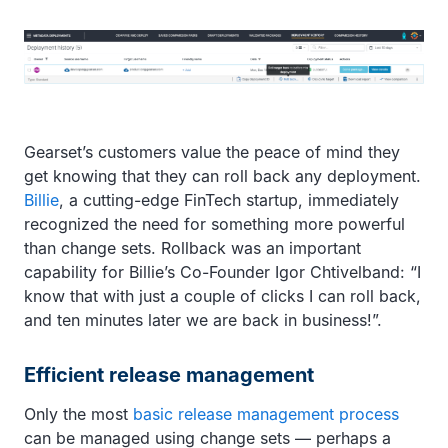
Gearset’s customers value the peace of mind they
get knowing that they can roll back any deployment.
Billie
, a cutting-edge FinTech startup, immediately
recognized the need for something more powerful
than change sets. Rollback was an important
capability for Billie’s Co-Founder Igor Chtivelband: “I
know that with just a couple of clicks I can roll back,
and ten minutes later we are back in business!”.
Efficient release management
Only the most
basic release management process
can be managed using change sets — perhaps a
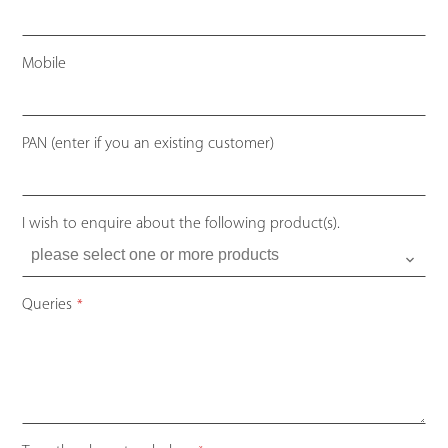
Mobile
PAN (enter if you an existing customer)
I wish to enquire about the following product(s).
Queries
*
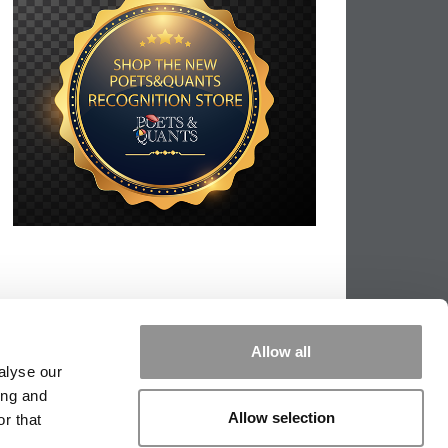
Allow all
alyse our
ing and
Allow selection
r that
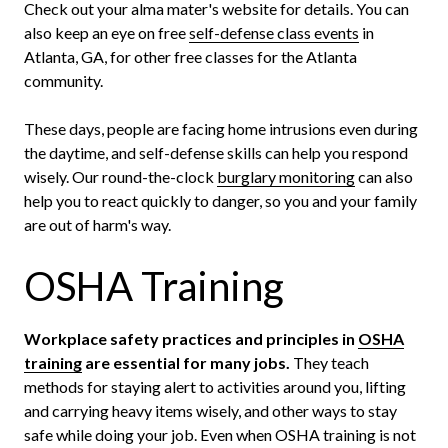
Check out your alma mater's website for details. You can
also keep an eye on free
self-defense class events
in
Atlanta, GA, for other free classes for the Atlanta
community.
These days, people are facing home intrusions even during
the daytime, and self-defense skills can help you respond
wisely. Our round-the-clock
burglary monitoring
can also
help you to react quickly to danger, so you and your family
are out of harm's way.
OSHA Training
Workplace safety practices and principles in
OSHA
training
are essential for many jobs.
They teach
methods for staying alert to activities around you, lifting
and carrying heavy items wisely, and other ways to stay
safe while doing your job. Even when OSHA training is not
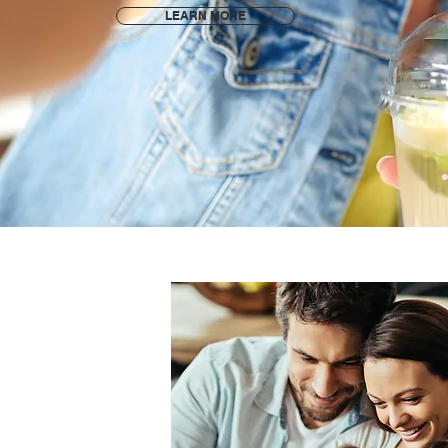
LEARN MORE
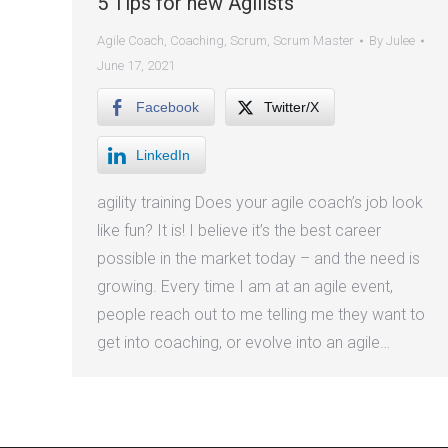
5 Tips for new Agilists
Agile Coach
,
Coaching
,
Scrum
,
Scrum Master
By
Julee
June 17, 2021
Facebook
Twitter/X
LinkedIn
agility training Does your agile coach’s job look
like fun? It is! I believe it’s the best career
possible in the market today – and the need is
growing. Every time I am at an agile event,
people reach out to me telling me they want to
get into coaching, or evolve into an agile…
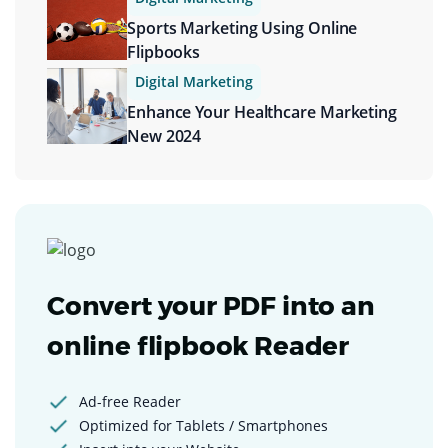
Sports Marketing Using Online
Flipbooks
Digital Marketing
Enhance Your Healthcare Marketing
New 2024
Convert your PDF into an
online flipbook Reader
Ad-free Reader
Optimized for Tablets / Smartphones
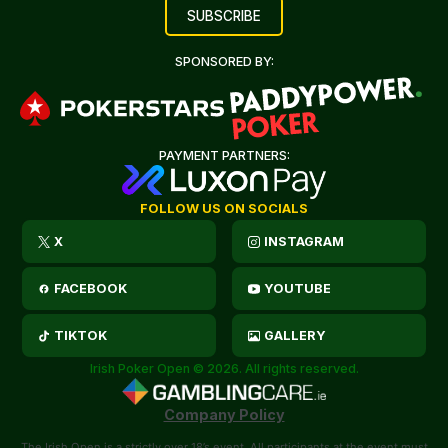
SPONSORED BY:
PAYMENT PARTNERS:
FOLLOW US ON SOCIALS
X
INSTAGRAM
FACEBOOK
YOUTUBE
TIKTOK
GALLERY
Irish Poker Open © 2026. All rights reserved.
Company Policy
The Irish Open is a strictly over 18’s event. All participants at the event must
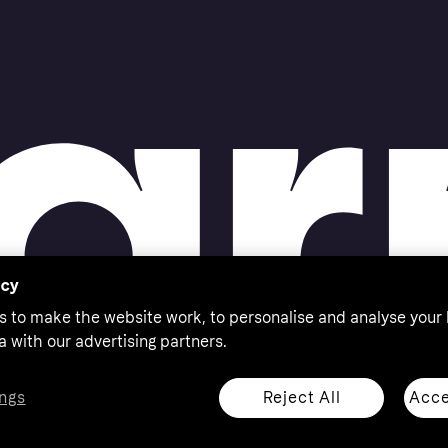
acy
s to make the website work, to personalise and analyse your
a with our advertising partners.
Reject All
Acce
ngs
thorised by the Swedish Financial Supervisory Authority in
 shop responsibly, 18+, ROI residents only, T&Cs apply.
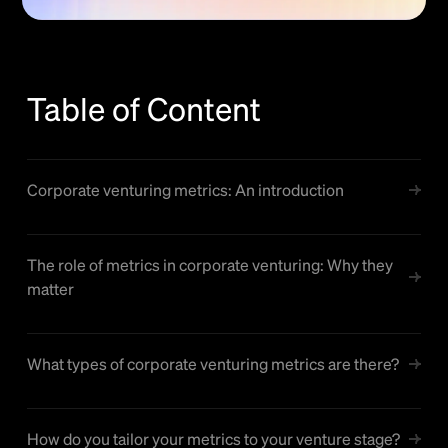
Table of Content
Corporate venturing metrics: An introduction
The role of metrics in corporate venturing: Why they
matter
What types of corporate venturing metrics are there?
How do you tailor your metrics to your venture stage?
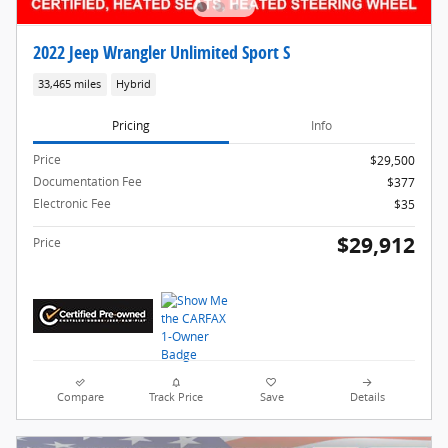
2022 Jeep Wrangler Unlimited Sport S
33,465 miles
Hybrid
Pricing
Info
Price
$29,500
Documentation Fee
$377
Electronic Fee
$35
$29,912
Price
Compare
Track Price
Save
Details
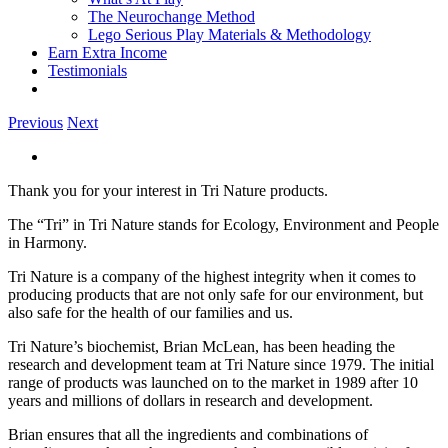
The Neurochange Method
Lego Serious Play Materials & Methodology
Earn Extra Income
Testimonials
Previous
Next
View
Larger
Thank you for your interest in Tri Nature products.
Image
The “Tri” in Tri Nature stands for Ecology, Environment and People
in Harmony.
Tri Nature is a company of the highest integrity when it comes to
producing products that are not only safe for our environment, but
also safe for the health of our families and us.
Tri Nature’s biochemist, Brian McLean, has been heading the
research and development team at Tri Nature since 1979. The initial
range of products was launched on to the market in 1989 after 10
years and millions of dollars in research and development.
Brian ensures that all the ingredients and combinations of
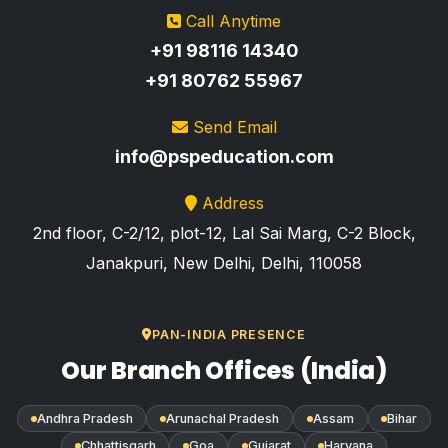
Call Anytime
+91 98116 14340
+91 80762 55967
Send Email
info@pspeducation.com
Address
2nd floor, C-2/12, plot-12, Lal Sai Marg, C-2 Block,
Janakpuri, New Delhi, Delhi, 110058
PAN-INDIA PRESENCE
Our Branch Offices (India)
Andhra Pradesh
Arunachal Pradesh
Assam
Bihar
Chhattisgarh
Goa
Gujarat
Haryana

* * *

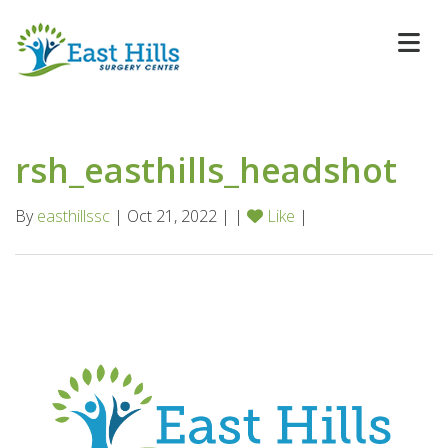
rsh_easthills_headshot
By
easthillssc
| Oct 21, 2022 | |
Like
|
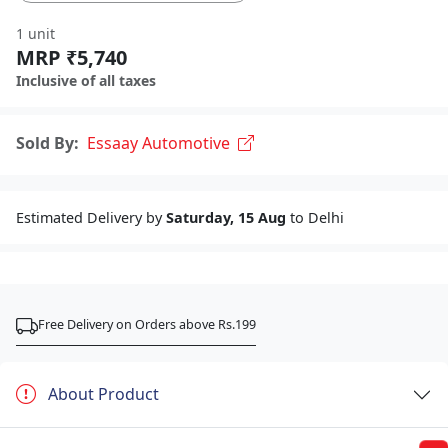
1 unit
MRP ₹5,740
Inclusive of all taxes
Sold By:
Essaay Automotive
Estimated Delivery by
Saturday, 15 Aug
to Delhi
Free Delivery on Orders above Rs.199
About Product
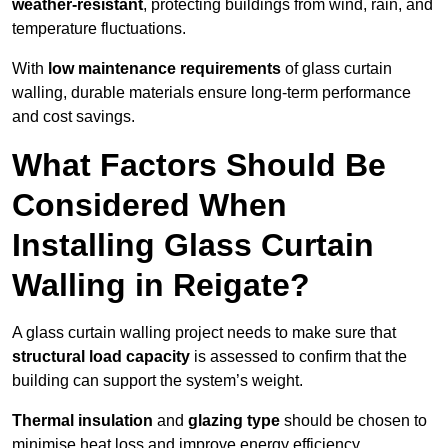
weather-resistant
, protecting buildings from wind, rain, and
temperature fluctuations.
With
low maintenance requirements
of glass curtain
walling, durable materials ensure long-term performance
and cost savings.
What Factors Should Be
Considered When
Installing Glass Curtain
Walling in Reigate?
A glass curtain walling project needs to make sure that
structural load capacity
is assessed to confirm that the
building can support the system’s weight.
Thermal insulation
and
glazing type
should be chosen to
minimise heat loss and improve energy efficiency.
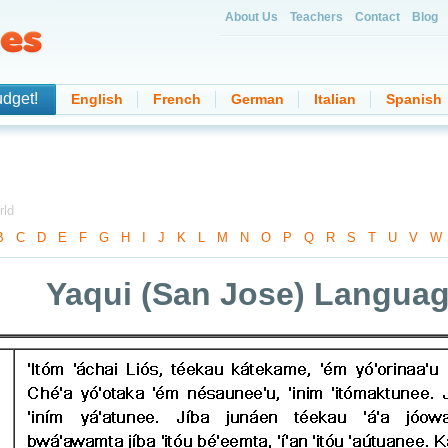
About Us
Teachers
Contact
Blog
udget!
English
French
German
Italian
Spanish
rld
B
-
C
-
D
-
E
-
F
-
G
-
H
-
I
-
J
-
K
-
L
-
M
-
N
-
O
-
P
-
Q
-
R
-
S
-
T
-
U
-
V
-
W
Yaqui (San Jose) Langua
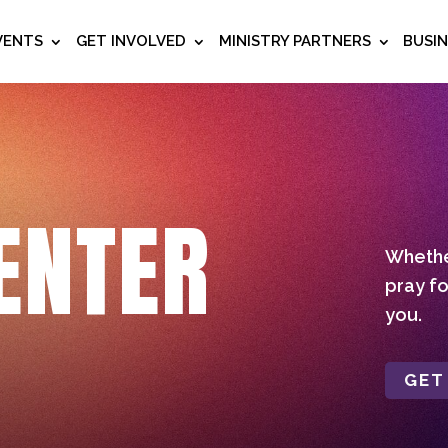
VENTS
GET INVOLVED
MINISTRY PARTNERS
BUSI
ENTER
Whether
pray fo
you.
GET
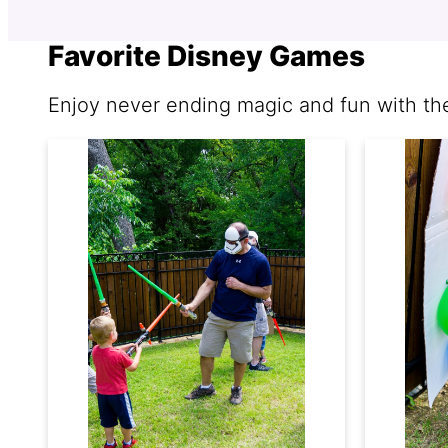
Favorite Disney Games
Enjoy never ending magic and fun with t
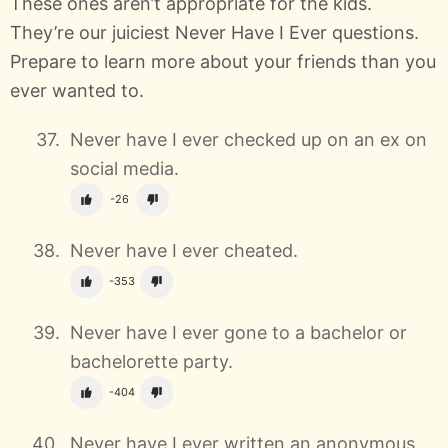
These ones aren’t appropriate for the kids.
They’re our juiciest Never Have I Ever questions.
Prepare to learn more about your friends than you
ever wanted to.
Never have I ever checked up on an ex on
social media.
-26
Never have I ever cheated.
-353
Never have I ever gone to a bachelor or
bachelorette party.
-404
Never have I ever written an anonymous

...

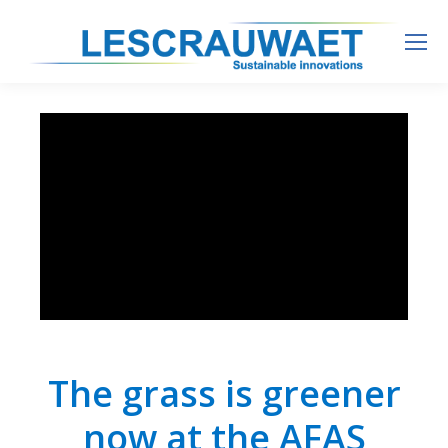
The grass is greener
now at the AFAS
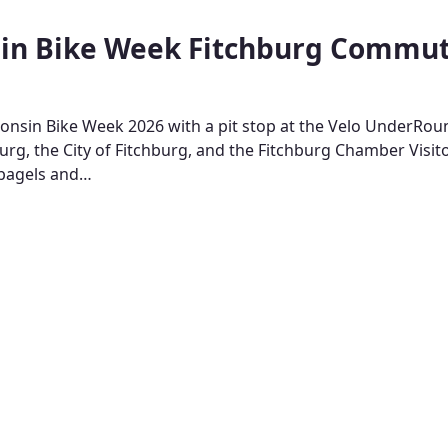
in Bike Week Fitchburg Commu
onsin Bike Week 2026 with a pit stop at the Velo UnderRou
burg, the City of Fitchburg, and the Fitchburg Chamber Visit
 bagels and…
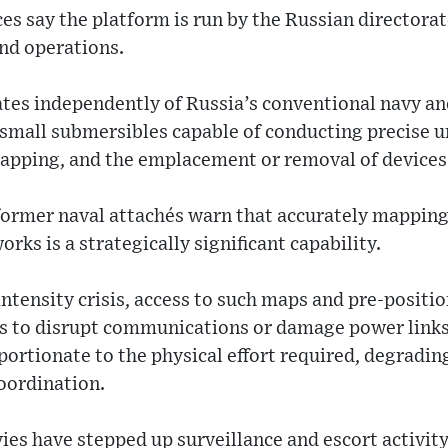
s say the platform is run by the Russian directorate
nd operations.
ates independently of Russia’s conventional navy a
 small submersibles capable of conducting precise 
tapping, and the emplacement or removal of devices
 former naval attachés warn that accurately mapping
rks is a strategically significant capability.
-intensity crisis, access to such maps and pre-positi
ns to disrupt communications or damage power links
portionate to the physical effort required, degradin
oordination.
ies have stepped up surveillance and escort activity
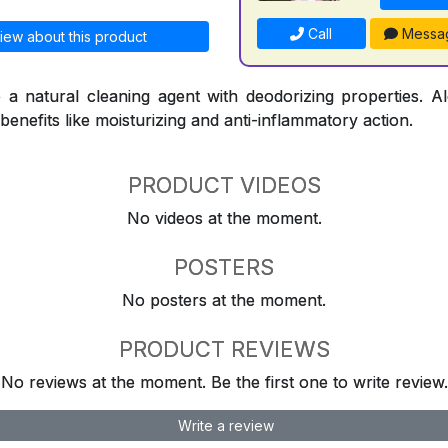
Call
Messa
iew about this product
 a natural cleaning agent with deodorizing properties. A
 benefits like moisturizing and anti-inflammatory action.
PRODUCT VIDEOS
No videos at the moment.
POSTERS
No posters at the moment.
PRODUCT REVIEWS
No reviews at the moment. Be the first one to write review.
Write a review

*Action item*.
All lines of the entries containing the string "release" must be shown in full.

*Final answer*.
Efficient release management
basic release management process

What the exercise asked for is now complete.